3.1 What should be in the file

To conduct Meta-Analyses in R, you need to have your study data prepared. In primary analysis, you might have a file with rows for people, and columns for variables. In meta-analysis, you will have a file with a row for each effect size. The columns often include the following information:

  • The names of the individual studies, so that they can be easily identified later on. You can use the full reference, or just the first author and publication year of a study (e.g. “Ebert et al., 2018”)
  • The calculated effect size of the study (either Cohen’s d or Hedges’ g, or some other form of effect size
  • The Standard Error (SE) or sampling variance of the calculated effect
  • Often, you do not have the effect size and the variance of the effect size yet. In that case, you need the statistics required to compute it.

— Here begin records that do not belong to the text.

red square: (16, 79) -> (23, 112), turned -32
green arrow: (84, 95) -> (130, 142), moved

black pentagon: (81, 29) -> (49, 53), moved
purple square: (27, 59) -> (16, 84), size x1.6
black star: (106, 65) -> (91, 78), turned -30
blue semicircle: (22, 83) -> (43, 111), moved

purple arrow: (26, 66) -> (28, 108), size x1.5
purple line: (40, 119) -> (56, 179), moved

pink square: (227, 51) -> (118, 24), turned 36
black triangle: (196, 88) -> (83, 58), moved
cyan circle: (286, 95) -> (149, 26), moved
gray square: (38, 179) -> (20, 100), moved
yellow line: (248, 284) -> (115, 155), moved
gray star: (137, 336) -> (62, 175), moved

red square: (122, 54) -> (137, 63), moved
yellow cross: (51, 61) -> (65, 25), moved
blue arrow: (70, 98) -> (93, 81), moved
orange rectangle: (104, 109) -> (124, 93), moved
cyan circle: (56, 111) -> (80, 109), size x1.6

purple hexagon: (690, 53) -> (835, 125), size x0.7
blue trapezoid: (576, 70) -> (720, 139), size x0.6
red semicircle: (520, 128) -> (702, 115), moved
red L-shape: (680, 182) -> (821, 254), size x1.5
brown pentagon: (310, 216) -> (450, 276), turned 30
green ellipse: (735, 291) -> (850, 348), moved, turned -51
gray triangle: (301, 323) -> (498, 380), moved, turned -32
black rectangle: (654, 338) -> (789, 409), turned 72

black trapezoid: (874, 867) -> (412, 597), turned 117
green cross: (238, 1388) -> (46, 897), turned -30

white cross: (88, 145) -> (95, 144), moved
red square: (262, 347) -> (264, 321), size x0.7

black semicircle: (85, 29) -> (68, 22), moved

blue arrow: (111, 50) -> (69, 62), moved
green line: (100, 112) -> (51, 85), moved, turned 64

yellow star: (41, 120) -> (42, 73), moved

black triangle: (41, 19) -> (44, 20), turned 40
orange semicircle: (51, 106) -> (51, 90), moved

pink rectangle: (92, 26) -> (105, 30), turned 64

This could be:
    • The correlation coefficient and number of participants (N)
    • The Mean of both the Intervention and the Control group at the same assessment point
    • The Standard Deviation of both the Intervention and the Control group at the same assessment point
    • The number of participants (N) in each group of the trial
  • Any coded moderators. E.g., if you want to have a look at differences between various study subgroups later on, you also need a subgroup code for each study which signifies to which subgroup it belongs. For example, if a study was conducted in children, you might give it the subgroup code “children”. Continuous moderators can be included in the same way; e.g., the proportion of men in the sample.

Working with R, the easiest way is often to store data in EXCEL spreadsheets, but R can read nearly any input format. Google is your friend.

One advantage of using an R project is that the project directory is automatically set as the working directory. Just copy your data file to the folder that contains the “.Rproj” file, and you will be able to load files by name.